Collected data:
________________
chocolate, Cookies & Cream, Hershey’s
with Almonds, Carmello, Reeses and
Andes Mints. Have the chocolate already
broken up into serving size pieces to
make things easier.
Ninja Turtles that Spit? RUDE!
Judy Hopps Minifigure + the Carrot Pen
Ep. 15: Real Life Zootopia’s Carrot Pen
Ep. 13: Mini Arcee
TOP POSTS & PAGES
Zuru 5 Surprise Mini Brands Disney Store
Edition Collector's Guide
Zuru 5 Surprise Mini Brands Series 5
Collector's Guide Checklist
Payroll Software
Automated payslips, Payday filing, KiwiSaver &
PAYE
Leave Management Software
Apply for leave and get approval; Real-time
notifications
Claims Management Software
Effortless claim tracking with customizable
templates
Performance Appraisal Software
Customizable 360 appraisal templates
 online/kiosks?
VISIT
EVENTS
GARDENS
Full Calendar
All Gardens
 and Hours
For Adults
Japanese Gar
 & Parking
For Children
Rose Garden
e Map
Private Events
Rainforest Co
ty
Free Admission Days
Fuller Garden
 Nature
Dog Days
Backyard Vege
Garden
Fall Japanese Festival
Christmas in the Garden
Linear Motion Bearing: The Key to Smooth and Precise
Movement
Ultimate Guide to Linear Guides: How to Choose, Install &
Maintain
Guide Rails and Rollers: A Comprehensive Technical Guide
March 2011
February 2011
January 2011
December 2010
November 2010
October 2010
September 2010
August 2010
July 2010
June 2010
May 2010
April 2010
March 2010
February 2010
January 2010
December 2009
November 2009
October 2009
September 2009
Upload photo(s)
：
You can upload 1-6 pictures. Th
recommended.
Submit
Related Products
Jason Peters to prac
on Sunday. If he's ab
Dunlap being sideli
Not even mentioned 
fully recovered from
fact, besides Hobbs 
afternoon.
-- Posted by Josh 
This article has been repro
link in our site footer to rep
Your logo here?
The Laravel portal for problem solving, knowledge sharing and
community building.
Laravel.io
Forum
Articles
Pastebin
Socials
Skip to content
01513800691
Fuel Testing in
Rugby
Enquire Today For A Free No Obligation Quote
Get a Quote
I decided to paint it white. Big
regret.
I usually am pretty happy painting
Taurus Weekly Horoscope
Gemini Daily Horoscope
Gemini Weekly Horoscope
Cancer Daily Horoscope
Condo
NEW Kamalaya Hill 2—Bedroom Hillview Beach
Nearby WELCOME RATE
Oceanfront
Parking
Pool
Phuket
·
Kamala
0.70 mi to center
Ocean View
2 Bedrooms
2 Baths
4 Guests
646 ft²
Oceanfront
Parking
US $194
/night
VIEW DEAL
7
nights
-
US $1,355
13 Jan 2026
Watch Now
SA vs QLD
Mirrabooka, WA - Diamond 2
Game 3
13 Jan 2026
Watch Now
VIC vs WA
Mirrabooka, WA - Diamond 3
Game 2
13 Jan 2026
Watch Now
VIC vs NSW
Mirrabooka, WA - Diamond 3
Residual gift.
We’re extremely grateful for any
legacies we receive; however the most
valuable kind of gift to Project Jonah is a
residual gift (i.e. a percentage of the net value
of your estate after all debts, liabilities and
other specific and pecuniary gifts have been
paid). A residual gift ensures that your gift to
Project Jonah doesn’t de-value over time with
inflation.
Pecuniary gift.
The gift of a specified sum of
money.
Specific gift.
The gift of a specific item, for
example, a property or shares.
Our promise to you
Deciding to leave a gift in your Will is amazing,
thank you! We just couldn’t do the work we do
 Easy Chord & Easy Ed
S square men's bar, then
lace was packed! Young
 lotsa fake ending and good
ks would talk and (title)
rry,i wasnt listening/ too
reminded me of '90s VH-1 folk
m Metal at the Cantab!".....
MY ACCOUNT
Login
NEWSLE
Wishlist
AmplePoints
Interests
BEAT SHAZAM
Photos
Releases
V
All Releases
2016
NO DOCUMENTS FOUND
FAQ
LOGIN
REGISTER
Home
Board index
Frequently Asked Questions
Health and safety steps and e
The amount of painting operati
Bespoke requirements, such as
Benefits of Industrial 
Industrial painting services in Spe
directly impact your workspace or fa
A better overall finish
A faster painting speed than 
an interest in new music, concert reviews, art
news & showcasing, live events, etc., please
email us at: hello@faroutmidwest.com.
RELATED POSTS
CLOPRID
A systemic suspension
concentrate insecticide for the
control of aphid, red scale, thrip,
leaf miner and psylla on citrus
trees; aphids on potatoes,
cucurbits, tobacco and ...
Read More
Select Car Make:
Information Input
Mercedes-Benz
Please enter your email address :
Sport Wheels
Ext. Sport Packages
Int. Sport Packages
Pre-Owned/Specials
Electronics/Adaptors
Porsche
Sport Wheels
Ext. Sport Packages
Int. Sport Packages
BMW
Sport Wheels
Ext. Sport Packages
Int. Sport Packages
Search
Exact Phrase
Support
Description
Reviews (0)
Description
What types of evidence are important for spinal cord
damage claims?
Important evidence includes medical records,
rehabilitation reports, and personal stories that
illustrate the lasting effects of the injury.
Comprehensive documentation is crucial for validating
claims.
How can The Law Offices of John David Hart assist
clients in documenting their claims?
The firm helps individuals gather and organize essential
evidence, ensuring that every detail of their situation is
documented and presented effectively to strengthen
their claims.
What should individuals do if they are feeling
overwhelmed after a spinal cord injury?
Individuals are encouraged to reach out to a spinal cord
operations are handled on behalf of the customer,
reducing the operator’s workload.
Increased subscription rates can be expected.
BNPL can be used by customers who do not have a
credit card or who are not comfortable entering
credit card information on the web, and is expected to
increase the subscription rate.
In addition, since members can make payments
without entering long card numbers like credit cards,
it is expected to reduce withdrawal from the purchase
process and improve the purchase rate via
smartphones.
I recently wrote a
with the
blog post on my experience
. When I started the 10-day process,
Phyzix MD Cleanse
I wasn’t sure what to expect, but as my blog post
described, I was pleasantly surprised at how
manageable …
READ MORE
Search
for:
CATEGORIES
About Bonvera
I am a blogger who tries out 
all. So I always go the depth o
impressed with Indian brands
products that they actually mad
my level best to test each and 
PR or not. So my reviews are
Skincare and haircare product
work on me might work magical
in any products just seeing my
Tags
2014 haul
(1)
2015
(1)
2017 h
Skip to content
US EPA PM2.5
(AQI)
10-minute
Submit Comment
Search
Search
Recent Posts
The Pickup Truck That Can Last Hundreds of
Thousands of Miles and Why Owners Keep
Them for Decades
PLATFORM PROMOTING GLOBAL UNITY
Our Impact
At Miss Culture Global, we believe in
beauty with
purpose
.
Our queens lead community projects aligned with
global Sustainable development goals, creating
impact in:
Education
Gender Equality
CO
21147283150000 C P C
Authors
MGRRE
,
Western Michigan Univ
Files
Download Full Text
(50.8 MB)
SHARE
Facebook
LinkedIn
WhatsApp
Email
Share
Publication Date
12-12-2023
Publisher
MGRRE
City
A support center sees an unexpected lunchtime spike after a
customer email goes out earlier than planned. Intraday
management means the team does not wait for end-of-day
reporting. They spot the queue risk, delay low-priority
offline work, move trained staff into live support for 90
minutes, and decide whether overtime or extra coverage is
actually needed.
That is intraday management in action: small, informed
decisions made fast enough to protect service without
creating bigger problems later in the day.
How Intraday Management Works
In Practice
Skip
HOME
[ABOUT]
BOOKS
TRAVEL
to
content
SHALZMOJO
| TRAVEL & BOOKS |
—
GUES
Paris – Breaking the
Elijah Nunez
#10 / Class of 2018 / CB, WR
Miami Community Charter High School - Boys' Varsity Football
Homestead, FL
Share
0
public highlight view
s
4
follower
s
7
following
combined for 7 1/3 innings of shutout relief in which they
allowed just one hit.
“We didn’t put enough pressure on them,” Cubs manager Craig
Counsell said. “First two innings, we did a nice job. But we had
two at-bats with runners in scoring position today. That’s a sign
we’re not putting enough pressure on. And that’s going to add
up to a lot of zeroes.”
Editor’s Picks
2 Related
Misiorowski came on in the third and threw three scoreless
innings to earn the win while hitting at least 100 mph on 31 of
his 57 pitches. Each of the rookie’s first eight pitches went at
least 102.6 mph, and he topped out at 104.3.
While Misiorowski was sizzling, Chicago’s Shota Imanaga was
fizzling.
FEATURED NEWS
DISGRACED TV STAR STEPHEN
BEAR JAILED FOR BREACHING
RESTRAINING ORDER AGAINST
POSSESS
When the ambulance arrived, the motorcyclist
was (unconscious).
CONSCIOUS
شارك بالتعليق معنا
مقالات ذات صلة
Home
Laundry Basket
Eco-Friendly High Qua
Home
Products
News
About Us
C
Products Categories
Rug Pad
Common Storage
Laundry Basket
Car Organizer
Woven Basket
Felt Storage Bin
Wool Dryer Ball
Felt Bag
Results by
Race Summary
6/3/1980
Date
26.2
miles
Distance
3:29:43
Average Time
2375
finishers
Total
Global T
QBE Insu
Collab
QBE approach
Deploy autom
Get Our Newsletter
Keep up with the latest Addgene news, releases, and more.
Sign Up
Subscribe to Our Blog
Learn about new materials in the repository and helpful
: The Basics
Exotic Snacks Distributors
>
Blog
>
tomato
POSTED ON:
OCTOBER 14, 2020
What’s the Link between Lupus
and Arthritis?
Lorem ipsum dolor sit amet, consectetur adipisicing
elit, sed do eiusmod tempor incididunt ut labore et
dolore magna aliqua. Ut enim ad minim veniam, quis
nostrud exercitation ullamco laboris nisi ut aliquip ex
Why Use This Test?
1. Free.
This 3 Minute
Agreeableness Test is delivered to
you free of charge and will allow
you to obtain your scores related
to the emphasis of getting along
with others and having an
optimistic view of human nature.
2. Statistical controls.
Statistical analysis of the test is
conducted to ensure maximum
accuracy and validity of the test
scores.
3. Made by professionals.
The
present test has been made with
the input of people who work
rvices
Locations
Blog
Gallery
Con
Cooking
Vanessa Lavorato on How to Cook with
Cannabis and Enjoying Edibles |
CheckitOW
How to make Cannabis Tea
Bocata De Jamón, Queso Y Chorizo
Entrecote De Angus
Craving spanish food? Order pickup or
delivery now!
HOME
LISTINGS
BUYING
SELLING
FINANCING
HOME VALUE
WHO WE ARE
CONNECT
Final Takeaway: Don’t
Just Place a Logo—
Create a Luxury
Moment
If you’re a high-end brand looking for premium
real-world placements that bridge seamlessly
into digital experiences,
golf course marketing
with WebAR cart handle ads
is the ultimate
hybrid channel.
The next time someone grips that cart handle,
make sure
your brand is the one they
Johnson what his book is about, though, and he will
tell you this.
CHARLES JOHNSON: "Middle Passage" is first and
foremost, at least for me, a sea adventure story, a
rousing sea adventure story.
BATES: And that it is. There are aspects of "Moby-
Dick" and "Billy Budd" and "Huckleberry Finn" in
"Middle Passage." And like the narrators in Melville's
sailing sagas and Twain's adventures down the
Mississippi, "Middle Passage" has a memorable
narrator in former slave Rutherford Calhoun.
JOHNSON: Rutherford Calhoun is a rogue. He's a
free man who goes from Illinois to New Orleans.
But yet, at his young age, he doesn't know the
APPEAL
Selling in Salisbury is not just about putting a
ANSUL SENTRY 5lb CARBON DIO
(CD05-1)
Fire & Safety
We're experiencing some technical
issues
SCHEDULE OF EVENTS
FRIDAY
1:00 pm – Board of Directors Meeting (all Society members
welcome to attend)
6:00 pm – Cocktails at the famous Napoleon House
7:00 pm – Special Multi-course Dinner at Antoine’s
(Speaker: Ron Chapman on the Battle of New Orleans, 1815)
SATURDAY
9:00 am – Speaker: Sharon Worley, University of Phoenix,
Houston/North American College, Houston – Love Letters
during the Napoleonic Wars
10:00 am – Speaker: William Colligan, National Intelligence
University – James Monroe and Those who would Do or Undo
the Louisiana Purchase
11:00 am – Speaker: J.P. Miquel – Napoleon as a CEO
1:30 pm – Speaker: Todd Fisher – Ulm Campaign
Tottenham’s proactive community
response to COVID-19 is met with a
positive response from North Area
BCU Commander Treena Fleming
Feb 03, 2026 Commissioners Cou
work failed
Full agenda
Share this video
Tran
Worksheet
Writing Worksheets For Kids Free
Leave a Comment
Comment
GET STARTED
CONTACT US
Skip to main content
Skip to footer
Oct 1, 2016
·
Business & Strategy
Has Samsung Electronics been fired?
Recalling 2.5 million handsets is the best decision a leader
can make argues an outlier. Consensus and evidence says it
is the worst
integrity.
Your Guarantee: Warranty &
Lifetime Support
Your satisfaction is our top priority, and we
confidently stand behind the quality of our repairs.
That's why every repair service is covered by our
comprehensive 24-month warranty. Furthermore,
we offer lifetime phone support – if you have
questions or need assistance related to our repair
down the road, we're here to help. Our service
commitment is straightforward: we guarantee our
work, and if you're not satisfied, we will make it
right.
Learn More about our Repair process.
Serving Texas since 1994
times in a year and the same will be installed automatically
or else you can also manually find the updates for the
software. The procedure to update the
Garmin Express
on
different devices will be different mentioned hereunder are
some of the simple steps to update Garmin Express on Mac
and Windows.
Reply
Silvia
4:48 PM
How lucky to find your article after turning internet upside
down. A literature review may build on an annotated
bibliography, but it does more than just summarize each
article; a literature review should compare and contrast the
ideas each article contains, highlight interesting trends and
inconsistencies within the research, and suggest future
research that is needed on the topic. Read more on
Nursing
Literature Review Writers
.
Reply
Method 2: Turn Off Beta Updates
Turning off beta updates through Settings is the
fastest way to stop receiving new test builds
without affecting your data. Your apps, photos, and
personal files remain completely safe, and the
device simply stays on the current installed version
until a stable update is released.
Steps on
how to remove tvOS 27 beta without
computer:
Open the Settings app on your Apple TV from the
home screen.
________________
TASK OBJECTIVE: Output the first line of the entries above and every line after it, exactly as written, ending with the line that contains "Performance Appraisal Software".

SOLUTION TO THIS EXERCISE:
chocolate, Cookies & Cream, Hershey’s
with Almonds, Carmello, Reeses and
Andes Mints. Have the chocolate already
broken up into serving size pieces to
make things easier.
Ninja Turtles that Spit? RUDE!
Judy Hopps Minifigure + the Carrot Pen
Ep. 15: Real Life Zootopia’s Carrot Pen
Ep. 13: Mini Arcee
TOP POSTS & PAGES
Zuru 5 Surprise Mini Brands Disney Store
Edition Collector's Guide
Zuru 5 Surprise Mini Brands Series 5
Collector's Guide Checklist
Payroll Software
Automated payslips, Payday filing, KiwiSaver &
PAYE
Leave Management Software
Apply for leave and get approval; Real-time
notifications
Claims Management Software
Effortless claim tracking with customizable
templates
Performance Appraisal Software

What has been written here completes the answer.